> **Exercise**
Find the line holding "พร้อมจ่ายได้ยา" in the entries below. Give it again exactly, along with every line after it up to and including the line holding "ต่อเนื่อง โดยมีรายงานว่าพวกเขายังไม่ลดราคาในการขาย อเล".

Recorded data: Begin

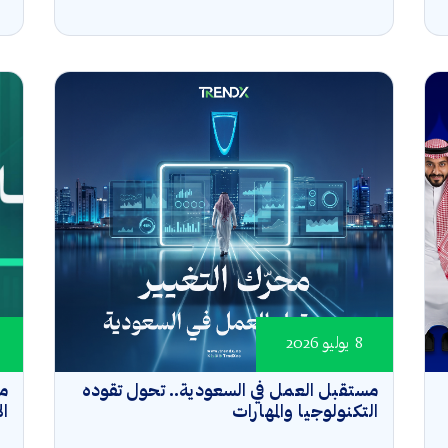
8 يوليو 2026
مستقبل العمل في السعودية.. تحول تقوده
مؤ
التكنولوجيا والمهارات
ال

Recorded data: End
Recorded data: Begin

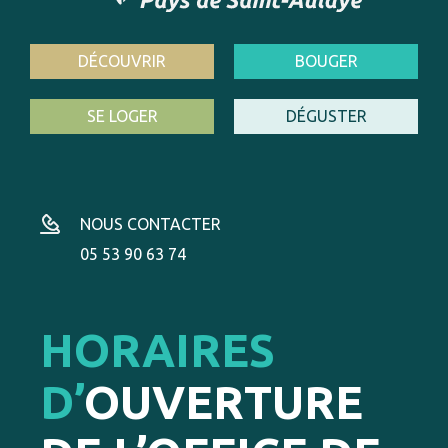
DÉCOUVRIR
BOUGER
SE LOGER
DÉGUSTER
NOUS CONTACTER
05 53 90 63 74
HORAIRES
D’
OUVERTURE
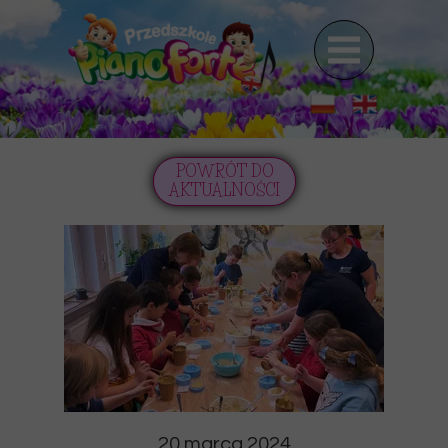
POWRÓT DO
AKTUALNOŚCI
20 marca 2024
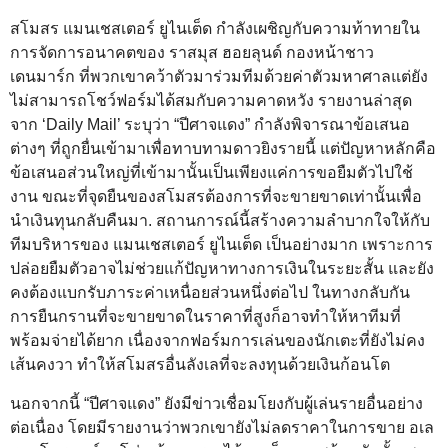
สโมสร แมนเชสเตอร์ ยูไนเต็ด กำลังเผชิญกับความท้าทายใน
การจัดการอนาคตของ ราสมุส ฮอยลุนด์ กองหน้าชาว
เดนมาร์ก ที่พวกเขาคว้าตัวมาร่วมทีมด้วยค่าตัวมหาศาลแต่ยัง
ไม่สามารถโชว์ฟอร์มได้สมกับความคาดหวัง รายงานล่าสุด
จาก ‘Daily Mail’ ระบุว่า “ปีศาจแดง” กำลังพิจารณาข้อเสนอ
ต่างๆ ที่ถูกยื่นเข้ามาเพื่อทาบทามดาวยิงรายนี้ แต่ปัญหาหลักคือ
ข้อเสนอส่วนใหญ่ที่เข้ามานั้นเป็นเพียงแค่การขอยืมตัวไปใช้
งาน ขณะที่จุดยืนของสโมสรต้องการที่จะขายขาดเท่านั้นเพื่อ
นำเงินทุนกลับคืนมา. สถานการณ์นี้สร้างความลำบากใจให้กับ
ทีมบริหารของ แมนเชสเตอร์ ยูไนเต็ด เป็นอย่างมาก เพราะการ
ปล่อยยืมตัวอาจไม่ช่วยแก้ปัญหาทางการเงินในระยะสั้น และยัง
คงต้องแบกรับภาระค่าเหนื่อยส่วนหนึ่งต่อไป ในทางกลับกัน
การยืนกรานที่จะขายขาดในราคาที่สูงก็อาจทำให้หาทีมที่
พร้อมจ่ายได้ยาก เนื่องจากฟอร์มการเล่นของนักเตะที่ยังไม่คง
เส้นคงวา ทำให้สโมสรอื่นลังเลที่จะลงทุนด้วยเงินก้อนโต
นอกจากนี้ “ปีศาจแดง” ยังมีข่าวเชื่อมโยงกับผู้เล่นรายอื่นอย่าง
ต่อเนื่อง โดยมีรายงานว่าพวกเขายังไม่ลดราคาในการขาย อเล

Recorded data: End

> **Answer section**
พร้อมจ่ายได้ยาก เนื่องจากฟอร์มการเล่นของนักเตะที่ยังไม่คง
เส้นคงวา ทำให้สโมสรอื่นลังเลที่จะลงทุนด้วยเงินก้อนโต
นอกจากนี้ “ปีศาจแดง” ยังมีข่าวเชื่อมโยงกับผู้เล่นรายอื่นอย่าง
ต่อเนื่อง โดยมีรายงานว่าพวกเขายังไม่ลดราคาในการขาย อเล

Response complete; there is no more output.